**EXERCISE REQUIREMENTS:**
Return the lines below exactly, starting with the line that contains "Alışverişin İpuçları (652, 2353)" and stopping after the last line.

== == ==

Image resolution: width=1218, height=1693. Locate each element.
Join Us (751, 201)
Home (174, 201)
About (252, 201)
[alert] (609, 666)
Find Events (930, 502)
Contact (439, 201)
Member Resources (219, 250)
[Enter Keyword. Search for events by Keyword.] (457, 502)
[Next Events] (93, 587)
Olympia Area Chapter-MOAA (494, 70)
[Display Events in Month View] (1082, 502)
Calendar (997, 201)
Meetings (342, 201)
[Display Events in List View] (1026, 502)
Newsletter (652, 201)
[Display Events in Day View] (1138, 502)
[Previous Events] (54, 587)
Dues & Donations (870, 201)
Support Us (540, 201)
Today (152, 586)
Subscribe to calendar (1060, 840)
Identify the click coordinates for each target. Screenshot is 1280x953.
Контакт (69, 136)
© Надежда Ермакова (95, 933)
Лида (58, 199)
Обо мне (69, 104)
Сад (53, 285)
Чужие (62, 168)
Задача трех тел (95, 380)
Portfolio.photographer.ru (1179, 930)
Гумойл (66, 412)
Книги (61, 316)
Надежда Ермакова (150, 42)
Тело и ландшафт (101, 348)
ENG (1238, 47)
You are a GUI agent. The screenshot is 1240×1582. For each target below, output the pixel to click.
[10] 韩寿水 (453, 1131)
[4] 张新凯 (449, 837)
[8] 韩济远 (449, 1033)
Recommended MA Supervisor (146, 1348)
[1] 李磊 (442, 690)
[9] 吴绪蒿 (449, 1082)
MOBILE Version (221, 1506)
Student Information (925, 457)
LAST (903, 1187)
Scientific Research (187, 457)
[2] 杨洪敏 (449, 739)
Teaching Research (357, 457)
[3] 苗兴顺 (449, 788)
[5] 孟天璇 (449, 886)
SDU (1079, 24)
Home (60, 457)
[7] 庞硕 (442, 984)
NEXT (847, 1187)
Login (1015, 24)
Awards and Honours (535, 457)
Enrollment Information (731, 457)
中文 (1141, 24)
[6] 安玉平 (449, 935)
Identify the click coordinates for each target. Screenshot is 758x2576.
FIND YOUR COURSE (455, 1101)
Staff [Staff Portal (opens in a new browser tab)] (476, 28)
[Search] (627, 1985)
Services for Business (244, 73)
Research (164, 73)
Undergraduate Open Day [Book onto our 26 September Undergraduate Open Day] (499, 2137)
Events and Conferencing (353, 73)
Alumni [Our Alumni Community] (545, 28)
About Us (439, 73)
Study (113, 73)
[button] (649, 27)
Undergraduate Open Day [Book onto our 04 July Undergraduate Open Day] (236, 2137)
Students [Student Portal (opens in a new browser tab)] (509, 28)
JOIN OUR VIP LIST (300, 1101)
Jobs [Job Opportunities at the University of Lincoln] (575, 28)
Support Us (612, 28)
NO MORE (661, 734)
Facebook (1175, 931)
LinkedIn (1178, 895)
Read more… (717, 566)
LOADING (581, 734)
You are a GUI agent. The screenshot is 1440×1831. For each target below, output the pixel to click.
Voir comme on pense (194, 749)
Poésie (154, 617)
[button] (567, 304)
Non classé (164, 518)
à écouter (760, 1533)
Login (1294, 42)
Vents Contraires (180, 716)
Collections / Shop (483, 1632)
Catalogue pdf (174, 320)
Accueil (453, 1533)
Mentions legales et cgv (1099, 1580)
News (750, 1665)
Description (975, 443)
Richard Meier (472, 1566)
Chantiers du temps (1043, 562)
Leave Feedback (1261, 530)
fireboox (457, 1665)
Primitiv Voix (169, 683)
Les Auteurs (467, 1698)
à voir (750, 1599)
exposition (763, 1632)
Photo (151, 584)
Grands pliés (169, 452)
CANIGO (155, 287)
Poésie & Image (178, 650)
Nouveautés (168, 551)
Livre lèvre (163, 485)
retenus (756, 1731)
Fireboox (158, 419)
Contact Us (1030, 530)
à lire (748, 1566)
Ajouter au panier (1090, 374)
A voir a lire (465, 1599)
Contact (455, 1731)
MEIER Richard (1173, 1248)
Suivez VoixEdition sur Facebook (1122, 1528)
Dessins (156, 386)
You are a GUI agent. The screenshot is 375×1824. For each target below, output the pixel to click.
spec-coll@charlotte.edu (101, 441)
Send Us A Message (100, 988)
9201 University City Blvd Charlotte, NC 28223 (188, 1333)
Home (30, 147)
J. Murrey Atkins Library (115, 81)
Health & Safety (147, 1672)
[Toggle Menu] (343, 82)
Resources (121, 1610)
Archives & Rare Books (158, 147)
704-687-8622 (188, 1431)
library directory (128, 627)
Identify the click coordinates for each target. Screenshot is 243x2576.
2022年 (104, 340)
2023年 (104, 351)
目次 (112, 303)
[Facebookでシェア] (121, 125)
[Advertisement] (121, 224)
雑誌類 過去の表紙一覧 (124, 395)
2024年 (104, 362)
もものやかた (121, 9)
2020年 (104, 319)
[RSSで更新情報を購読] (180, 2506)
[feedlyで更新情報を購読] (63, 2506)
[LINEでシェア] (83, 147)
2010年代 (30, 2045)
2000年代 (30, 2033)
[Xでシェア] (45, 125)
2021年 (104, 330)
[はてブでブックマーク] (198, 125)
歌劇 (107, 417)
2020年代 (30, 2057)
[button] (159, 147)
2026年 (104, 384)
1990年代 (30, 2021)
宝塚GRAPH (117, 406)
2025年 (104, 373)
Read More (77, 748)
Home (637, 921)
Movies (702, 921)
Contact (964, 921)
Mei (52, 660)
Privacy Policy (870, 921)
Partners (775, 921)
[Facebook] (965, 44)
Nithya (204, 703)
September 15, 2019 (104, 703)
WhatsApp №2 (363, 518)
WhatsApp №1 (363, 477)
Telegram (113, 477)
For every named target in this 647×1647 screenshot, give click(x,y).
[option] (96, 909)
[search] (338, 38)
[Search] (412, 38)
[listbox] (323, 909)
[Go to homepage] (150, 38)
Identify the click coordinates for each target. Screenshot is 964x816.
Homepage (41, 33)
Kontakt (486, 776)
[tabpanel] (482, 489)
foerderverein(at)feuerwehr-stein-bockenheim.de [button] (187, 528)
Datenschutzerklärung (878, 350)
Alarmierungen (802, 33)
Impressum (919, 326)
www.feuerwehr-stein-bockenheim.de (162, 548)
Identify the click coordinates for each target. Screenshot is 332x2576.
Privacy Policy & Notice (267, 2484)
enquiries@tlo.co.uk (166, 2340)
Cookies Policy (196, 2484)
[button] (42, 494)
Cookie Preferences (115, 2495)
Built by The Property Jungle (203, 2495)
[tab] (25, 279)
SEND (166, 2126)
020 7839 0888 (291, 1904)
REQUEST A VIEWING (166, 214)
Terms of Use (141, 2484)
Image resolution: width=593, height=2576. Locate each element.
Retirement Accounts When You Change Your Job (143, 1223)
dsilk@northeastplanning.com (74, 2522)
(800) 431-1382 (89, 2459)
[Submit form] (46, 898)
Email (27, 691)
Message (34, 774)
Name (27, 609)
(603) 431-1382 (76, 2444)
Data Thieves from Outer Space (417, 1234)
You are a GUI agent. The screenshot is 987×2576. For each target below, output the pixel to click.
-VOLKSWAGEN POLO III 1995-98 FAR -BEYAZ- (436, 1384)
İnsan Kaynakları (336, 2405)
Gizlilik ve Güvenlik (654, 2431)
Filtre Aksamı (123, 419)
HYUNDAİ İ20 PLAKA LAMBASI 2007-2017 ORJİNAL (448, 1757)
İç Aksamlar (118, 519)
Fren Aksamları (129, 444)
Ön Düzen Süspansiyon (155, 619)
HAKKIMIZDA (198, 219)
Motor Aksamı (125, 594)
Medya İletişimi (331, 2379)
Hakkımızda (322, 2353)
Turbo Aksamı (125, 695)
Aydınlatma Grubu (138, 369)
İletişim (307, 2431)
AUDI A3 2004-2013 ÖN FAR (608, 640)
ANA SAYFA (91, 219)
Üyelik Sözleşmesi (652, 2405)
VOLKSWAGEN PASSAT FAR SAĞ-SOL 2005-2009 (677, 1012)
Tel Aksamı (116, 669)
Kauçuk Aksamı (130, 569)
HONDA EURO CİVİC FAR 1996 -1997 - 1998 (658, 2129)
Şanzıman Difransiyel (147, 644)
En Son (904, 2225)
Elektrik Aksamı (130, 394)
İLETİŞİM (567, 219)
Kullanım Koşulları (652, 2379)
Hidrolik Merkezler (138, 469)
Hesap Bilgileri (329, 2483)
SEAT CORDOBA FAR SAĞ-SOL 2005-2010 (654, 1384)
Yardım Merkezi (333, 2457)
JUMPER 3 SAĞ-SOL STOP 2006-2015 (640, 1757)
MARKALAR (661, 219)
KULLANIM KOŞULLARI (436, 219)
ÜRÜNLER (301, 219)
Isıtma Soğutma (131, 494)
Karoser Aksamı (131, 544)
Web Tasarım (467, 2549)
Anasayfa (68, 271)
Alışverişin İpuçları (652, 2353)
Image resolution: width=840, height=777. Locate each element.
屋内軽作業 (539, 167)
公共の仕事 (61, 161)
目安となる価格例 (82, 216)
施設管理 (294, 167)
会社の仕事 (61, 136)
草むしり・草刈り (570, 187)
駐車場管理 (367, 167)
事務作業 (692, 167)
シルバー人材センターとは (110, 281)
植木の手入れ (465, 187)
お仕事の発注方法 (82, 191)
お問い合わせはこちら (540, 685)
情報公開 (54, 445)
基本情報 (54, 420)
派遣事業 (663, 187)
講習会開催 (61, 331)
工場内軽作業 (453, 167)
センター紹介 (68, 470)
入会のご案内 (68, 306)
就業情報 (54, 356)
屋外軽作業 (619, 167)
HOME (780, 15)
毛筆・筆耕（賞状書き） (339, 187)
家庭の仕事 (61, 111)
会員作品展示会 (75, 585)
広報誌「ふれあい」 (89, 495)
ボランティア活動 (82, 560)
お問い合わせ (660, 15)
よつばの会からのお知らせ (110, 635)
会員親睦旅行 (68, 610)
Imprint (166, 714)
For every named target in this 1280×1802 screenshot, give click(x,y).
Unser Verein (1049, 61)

== == ==

**EXERCISE ANSWER:**
Alışverişin İpuçları (652, 2353)
Image resolution: width=840, height=777. Locate each element.
屋内軽作業 (539, 167)
公共の仕事 (61, 161)
目安となる価格例 (82, 216)
施設管理 (294, 167)
会社の仕事 (61, 136)
草むしり・草刈り (570, 187)
駐車場管理 (367, 167)
事務作業 (692, 167)
シルバー人材センターとは (110, 281)
植木の手入れ (465, 187)
お仕事の発注方法 (82, 191)
お問い合わせはこちら (540, 685)
情報公開 (54, 445)
基本情報 (54, 420)
派遣事業 (663, 187)
講習会開催 (61, 331)
工場内軽作業 (453, 167)
センター紹介 (68, 470)
入会のご案内 (68, 306)
就業情報 (54, 356)
屋外軽作業 (619, 167)
HOME (780, 15)
毛筆・筆耕（賞状書き） (339, 187)
家庭の仕事 (61, 111)
会員作品展示会 (75, 585)
広報誌「ふれあい」 (89, 495)
ボランティア活動 (82, 560)
お問い合わせ (660, 15)
よつばの会からのお知らせ (110, 635)
会員親睦旅行 (68, 610)
Imprint (166, 714)
For every named target in this 1280×1802 screenshot, give click(x,y).
Unser Verein (1049, 61)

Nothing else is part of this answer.